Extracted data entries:
◆ ◆ ◆

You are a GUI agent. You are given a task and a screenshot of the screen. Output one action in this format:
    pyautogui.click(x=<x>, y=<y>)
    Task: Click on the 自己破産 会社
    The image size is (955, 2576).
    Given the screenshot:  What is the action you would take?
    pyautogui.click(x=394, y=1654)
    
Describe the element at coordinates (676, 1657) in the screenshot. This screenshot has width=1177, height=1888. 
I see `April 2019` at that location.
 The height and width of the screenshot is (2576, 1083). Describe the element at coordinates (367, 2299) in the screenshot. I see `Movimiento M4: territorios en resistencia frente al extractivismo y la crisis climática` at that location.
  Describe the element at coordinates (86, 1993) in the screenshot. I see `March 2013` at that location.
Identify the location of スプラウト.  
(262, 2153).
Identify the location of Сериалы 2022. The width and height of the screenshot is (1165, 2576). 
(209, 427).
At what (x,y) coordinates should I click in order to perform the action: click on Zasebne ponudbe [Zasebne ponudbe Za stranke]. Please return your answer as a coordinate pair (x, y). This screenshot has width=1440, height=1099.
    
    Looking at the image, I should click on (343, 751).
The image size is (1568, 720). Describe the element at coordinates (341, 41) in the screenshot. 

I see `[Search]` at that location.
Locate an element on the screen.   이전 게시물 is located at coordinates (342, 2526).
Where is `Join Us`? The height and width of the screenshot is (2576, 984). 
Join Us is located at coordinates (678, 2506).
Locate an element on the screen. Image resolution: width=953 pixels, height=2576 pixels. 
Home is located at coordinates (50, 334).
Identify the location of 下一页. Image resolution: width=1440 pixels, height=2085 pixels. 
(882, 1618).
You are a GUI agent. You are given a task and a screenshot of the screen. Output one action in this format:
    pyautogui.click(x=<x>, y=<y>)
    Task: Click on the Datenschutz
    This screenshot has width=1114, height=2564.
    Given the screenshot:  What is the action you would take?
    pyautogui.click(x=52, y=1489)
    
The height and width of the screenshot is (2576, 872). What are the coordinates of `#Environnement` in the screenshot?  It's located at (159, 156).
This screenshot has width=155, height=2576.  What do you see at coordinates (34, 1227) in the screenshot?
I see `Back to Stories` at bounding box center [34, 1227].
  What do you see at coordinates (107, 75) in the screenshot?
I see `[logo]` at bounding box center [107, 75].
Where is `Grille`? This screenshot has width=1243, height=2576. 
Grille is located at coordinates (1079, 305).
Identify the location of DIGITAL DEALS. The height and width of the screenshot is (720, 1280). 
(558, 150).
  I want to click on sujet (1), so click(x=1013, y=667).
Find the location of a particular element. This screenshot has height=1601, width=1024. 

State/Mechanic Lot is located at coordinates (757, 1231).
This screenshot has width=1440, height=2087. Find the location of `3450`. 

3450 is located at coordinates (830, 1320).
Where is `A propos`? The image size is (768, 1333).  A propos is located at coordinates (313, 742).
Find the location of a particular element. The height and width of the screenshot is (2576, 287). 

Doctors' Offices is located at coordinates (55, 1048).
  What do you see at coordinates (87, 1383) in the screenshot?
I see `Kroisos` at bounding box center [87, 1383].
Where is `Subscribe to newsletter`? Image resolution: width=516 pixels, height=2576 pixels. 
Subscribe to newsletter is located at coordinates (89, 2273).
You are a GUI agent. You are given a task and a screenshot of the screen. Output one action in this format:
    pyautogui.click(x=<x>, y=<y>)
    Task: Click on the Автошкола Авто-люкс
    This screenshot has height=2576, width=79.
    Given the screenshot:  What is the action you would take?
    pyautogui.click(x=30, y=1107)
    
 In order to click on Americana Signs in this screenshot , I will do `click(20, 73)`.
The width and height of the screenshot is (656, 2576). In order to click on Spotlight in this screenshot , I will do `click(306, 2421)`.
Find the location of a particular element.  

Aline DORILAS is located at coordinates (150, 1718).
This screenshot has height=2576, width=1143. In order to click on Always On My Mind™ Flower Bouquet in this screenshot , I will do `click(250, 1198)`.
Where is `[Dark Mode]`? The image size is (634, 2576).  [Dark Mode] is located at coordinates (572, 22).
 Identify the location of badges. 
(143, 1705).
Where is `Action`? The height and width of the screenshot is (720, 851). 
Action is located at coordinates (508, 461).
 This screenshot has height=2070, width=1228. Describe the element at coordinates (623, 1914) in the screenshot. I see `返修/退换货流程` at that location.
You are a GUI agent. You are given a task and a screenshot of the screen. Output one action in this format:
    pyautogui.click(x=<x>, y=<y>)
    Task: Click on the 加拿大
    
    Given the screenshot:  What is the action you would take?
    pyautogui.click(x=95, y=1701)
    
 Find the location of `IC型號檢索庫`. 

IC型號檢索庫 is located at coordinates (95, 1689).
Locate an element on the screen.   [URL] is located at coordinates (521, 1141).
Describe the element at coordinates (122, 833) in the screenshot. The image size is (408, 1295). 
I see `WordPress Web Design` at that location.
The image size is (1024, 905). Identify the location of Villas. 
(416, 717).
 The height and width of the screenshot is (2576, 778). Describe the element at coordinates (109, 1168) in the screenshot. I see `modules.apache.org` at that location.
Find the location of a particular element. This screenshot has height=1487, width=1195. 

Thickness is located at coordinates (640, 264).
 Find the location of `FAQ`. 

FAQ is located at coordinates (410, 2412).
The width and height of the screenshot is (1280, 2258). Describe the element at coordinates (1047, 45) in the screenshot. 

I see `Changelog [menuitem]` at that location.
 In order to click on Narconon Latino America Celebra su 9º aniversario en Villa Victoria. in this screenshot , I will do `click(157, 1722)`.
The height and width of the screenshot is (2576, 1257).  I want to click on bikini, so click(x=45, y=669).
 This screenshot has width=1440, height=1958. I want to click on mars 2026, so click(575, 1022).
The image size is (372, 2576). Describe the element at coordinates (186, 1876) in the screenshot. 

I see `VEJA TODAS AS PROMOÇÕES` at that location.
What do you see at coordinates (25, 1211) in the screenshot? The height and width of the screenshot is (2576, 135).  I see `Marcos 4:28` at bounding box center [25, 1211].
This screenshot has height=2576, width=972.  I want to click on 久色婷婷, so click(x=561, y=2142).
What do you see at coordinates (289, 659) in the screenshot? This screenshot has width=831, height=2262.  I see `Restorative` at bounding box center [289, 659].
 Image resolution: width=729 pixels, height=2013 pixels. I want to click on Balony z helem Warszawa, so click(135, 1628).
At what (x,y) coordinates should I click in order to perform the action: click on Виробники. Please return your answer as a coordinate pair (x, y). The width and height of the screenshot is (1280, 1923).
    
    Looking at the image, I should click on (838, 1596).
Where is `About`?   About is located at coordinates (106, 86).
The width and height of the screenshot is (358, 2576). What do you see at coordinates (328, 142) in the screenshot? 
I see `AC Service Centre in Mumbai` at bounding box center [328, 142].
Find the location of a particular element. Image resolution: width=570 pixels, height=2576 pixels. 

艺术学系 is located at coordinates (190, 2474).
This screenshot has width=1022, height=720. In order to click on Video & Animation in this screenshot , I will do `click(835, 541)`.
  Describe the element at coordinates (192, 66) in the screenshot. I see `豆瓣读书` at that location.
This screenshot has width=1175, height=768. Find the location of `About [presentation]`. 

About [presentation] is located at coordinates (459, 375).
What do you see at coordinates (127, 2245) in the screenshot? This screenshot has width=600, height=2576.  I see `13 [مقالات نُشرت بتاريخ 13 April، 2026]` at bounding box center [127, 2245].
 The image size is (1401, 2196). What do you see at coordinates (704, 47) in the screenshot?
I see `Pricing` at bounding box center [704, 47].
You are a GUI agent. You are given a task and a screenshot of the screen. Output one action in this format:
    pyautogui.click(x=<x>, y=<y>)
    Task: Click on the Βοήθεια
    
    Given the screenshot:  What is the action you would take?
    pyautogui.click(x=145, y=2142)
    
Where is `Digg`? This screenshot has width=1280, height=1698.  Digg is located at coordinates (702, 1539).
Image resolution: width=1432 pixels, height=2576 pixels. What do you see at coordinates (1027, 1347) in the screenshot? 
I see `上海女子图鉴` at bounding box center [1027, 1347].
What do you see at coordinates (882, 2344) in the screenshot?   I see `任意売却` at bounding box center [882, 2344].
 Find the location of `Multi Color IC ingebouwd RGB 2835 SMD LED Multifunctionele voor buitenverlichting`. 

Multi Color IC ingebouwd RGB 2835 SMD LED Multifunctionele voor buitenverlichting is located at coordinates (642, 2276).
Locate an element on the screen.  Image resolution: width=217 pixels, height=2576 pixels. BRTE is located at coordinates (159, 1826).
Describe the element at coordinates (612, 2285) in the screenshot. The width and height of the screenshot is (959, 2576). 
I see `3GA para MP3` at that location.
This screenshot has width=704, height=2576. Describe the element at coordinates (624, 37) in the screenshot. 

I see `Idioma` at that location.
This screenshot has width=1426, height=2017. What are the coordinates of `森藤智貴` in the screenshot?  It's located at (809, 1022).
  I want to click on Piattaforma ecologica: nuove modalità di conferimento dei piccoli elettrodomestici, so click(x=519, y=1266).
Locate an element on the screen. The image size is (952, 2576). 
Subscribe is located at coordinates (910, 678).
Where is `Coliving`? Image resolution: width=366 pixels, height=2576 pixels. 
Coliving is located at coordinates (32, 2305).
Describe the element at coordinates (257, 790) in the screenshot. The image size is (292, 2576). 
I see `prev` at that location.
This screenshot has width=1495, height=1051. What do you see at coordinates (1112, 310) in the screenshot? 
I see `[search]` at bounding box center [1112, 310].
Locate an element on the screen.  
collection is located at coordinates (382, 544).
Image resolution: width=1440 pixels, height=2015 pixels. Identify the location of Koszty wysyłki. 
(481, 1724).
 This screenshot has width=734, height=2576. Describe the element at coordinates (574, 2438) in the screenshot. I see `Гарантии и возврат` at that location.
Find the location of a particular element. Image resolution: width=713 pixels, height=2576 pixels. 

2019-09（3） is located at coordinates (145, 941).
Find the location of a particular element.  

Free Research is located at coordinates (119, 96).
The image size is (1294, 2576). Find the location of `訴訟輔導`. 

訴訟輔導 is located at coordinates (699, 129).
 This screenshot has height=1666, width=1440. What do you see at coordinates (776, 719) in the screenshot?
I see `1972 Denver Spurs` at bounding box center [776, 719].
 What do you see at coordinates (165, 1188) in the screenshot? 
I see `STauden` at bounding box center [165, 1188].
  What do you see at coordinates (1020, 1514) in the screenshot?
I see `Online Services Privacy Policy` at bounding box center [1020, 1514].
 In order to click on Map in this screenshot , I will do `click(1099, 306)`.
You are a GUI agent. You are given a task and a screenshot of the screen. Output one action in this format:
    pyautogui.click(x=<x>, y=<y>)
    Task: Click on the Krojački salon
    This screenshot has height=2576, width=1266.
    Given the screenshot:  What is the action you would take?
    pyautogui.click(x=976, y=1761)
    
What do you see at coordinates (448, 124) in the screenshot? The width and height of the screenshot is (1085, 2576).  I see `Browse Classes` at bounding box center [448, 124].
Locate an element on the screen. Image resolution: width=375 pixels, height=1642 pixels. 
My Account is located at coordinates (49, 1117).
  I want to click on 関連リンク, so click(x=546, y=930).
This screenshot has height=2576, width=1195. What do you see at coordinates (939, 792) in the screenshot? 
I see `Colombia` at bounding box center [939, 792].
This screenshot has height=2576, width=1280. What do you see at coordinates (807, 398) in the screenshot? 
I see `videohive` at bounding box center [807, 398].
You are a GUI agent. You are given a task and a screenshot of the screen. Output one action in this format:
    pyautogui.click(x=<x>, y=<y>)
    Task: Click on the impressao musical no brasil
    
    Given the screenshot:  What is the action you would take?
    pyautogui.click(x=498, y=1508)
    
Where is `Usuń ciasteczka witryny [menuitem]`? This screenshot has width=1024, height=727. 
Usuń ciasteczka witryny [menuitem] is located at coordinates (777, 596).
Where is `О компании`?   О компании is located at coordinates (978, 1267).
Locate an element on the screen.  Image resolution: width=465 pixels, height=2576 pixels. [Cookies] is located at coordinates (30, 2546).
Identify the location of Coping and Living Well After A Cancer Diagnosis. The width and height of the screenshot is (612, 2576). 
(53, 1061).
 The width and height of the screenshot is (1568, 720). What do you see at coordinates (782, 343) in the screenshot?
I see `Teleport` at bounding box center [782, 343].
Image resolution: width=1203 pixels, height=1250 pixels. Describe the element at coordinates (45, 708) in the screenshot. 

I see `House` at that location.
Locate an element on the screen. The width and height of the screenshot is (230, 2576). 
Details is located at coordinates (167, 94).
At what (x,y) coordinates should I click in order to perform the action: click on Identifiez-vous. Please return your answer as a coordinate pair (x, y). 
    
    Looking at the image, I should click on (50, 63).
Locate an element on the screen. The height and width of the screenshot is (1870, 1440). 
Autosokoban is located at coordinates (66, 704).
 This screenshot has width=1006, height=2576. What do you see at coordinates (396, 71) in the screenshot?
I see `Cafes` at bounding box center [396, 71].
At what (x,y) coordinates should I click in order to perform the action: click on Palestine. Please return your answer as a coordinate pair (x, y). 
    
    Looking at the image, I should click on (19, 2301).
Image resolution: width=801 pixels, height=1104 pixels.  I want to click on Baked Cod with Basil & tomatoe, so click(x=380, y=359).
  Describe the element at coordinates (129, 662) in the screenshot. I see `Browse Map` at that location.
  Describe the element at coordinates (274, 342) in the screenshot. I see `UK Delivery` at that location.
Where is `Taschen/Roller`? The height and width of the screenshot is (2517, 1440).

◆ ◆ ◆

**Task details**
Take the lines above from the one containing "Locate an element on the screen. Image resolution: width=375" to the one containing "Task: Click on the impressao" and retype them exactly, both ends included, with nothing added.

**Result for this task**
Locate an element on the screen. Image resolution: width=375 pixels, height=1642 pixels. 
My Account is located at coordinates (49, 1117).
  I want to click on 関連リンク, so click(x=546, y=930).
This screenshot has height=2576, width=1195. What do you see at coordinates (939, 792) in the screenshot? 
I see `Colombia` at bounding box center [939, 792].
This screenshot has height=2576, width=1280. What do you see at coordinates (807, 398) in the screenshot? 
I see `videohive` at bounding box center [807, 398].
You are a GUI agent. You are given a task and a screenshot of the screen. Output one action in this format:
    pyautogui.click(x=<x>, y=<y>)
    Task: Click on the impressao musical no brasil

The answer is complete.